炎はどんなヤツだと訊かれたら。
爆は、間髪置かずにずるいヤツ、と答える。
物理の担当教員は、他の教員に比べ、バレンタインに貰うチョコの数が多い。
それは単に好意としてと、他にもテストの点数では賄えない内申の点稼ぎ、という打算も加わるからだ。
しかし、炎はそんな物理教師の中でも抜きん出て、下手すれば他の者の2倍はあるのではなかろうか。
炎の机の横にある紙袋の数と、その中の量を見て、爆はしばし、考え込む。
まぁ、自分の計画上、これは損にはならない事なのだが。
このたくさんのチョコを、数年前までは炎に貰い、喜んで食べていたのだ。
その頃と今を比べ、爆は苦笑を浮かべる。どちらが良かったのか、なんて結論はきっと出ない。
そっと紙袋の中を伺うと、煌びやかなラッピングの小箱の山。シンプルなものも同じくらいある。
確かに点数目当てのものもあるだろうが、そうでないものもあるだろう。すぐ眼に入るもので、明らかに気合を入れた手作りのものもあるのだから。
ひょっとしたら、この中にすでに炎の将来の相手が居るんだろうか、と思ってしまい、鉛でも入ったみたいに胃が沈む。
その時、少しでも上手に笑顔が浮かべれたら、いいけど。
いつかはまだ解らない、けれど確実に来るだろう未来。
色んな物を、今は閉じ込め、爆は小箱を取り出した。
その日から、一ヵ月後。
「ほら、爆」
と、炎から渡されたものは、手作りのクッキー。昨夜、何か物音が聴こえるような気がしてたのは、もしかしてこれが原因か?
「何で……クッキーなんだ?」
「好きだろう?クッキー」
「いや、だからな。どうして、俺に物をくれるんだ、と訊いているんだ」
どうも意思の疎通が出来てない、と額を押さえて訊きなおす。
炎はちょっと心外だ、といった表情を浮かべて、
「だって、今日はホワイトディだろ?」
それなのにお返しをしなくてどうする、と言う。
……爆は今のは幻聴かと思った。いや願いたかったんだろう。
「……お返しって、オレはチョコは……」
「くれたじゃないか」
あげてない、と即答出来ない爆だった。
「先月、俺が風呂に入ってる間に、袋にこっそり入れただろ?波打った紙で、外国の新聞みたいな模様がプリントされたヤツ」
爆がどう誤魔化そうか、必死に頭を巡らせてる間に、どんどん証拠が上げられていく。
「………………」
仕方ないので爆は黙秘権を最大限に行使する事にした。それで事態が、爆にとって良い方向へ進んでくれるかといえば、そんな事は全くないのだが。

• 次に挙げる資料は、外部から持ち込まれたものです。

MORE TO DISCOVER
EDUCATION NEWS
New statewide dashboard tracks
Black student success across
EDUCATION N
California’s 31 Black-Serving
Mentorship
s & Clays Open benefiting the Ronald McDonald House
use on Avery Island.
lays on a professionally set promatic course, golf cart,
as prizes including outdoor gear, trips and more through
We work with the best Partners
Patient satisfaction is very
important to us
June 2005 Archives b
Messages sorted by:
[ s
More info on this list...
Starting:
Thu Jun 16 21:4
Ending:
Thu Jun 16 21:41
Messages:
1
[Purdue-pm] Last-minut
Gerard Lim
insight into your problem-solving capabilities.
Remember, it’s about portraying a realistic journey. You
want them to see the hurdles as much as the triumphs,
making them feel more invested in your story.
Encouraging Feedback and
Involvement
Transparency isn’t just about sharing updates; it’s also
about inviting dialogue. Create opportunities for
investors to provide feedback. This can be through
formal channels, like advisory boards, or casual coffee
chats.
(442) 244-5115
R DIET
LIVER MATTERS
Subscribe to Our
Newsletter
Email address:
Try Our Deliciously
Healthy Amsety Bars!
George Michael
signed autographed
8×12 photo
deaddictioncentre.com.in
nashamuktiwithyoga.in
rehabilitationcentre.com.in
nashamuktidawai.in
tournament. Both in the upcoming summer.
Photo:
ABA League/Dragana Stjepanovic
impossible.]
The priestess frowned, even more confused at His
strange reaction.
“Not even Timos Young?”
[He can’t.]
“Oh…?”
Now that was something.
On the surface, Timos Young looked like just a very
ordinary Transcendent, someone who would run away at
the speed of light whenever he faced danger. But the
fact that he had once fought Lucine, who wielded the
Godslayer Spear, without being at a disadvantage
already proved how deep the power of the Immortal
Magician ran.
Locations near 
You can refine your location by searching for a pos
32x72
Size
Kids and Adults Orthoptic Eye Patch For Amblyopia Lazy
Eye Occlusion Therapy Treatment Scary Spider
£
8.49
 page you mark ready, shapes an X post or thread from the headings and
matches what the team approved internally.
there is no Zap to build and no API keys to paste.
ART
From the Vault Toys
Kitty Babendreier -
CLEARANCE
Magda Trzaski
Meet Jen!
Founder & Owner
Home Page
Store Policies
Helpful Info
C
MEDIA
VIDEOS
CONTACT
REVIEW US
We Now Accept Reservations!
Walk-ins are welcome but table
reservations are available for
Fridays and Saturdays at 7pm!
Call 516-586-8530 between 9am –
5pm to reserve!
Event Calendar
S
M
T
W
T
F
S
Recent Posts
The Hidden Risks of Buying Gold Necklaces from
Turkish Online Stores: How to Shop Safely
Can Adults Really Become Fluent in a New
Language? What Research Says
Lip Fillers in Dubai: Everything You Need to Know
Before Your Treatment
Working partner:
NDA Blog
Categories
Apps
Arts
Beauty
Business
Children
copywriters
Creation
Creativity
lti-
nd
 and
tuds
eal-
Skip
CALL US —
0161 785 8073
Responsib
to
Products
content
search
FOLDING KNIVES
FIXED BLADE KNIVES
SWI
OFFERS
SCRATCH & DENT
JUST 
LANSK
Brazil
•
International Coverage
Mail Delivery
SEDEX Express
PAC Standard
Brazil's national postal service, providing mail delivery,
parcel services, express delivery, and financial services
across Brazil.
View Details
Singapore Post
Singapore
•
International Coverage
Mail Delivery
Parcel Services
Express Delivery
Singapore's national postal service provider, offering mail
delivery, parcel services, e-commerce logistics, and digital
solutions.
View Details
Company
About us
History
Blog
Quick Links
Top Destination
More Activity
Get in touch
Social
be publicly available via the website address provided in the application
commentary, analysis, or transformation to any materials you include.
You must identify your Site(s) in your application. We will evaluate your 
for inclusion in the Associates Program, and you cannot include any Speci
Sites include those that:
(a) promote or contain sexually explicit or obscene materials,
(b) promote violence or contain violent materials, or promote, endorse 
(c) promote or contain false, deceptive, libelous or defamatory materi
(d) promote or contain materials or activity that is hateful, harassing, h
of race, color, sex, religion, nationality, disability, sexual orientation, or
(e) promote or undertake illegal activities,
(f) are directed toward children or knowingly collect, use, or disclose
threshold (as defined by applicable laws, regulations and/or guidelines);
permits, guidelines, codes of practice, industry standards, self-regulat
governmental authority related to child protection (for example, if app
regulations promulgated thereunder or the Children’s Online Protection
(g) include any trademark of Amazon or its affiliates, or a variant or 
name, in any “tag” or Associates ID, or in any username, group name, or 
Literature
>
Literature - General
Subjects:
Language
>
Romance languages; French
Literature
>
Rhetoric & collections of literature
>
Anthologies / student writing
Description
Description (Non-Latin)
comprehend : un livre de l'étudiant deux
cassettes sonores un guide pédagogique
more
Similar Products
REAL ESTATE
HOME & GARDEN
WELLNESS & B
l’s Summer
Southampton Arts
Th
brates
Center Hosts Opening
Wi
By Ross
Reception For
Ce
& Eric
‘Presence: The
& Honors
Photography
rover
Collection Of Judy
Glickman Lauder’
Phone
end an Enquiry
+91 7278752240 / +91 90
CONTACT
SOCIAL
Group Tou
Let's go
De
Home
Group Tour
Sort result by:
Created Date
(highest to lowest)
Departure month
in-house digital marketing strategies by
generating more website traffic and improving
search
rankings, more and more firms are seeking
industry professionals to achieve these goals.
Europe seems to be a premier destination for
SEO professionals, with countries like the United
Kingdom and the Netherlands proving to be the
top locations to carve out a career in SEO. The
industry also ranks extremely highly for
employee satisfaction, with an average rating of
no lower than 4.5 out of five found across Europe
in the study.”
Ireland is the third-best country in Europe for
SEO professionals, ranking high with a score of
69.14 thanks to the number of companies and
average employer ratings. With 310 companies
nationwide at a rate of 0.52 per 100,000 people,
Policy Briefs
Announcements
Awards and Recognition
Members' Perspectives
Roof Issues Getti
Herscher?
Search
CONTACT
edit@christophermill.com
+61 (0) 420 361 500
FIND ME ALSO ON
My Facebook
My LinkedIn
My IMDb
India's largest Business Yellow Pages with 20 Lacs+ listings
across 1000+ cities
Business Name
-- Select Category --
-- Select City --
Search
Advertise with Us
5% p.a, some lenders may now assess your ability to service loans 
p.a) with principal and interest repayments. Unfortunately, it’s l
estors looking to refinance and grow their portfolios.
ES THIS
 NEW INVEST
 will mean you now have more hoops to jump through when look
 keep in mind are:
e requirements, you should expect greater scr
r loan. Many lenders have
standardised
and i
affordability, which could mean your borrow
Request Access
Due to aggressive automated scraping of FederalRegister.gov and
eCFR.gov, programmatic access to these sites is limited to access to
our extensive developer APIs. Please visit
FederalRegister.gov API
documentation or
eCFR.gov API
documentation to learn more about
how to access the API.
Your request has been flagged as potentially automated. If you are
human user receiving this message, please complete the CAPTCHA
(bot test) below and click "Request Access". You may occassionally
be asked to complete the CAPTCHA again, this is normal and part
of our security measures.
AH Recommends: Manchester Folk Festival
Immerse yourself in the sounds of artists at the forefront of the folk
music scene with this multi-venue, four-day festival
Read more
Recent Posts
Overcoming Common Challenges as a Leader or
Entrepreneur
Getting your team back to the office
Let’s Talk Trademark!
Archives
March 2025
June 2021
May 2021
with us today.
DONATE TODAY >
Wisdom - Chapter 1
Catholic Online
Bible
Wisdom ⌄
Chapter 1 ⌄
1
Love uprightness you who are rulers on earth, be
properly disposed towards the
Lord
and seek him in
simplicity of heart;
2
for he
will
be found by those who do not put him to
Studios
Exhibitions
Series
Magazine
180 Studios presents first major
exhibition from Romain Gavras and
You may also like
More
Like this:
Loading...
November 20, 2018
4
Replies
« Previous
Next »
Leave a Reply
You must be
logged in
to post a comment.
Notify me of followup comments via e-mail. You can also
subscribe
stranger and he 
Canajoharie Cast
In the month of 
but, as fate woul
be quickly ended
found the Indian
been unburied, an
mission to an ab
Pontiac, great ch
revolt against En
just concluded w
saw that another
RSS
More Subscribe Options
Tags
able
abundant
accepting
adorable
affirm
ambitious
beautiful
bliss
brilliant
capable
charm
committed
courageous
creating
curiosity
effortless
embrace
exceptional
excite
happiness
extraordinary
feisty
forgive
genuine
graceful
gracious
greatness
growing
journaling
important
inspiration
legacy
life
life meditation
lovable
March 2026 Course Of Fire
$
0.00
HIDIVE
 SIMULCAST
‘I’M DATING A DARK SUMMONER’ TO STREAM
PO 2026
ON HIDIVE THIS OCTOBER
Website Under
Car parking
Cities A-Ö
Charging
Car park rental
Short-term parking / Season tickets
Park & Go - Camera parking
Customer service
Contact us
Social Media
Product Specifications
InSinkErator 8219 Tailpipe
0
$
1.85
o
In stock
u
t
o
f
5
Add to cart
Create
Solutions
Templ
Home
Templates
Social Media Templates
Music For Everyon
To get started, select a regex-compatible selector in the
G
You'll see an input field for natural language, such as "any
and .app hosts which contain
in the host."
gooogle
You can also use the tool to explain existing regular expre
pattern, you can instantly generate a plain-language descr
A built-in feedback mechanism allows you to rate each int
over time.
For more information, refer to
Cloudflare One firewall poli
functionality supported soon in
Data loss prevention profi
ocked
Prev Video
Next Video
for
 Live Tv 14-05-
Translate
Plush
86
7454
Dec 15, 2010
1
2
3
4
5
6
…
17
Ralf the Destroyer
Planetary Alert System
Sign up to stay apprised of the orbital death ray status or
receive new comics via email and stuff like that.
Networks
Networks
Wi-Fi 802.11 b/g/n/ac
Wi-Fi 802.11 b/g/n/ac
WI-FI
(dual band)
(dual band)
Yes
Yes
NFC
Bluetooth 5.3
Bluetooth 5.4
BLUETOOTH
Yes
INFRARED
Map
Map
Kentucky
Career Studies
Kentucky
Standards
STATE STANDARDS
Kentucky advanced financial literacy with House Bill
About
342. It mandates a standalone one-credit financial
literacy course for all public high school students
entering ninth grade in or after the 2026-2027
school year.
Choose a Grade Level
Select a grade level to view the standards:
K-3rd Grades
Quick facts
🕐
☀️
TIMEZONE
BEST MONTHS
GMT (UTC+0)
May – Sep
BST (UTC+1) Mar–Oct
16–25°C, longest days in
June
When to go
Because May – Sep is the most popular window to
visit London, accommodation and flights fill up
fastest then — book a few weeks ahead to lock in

「どうせくれるなら、面と向かっての方が嬉しかったな」
「………何で、解った?」
勝手な事を言う炎に、爆も黙るのを止めた。そしてどうしても気になる事を聞いた。
あの箱には、何処にも自分を漂わす物は入れなかったのに。
だからこそ、渡したのに。
「解るに決まってるだろう?お前が俺にくれたものだぞ」
「まるで答えになってない」
自分は真剣に聞いているのに、はぐらかすような口調が気に食わない。
怒りを含んだ声色に、炎が微笑を浮かべた。
「お前が俺を好きな事を、いくら隠しても無駄なんだ。
俺も、お前が好きだからな」
炎はどんなヤツだと訊かれたら。
爆は、間髪置かずにずるいヤツ、と答える。
「折角……バレずに渡せれたら、諦められると思ったのに」
「それは気付いて良かった。まぁ、気付かないなんて事はある筈が無いんだがな」
「……どうして貴様はそんなに自信満々なんだ」
炎は決して根暗ではないが、こんなに浮かれたヤツでもなかった筈だ。
「爆。俺は、あの箱がお前が渡したものだ、って解ってるんだぞ?」
「それが………」
どうした。と言い切る前に気付いた。
そうだ。一緒にメッセージカードも入れたんだ。
素直に、たった一言、大好き、と書いたヤツ。
まさかバレるとは思わなかったし、これで最後だから、と入れたのだった。
「あ……あれは、だな……!」
「ま。とりあえず」
眼に見えてうろたえる爆に、軽いキス。
「これから、よろしくな?」
そうして、ずるい男はずるい笑みを浮かべたのだった。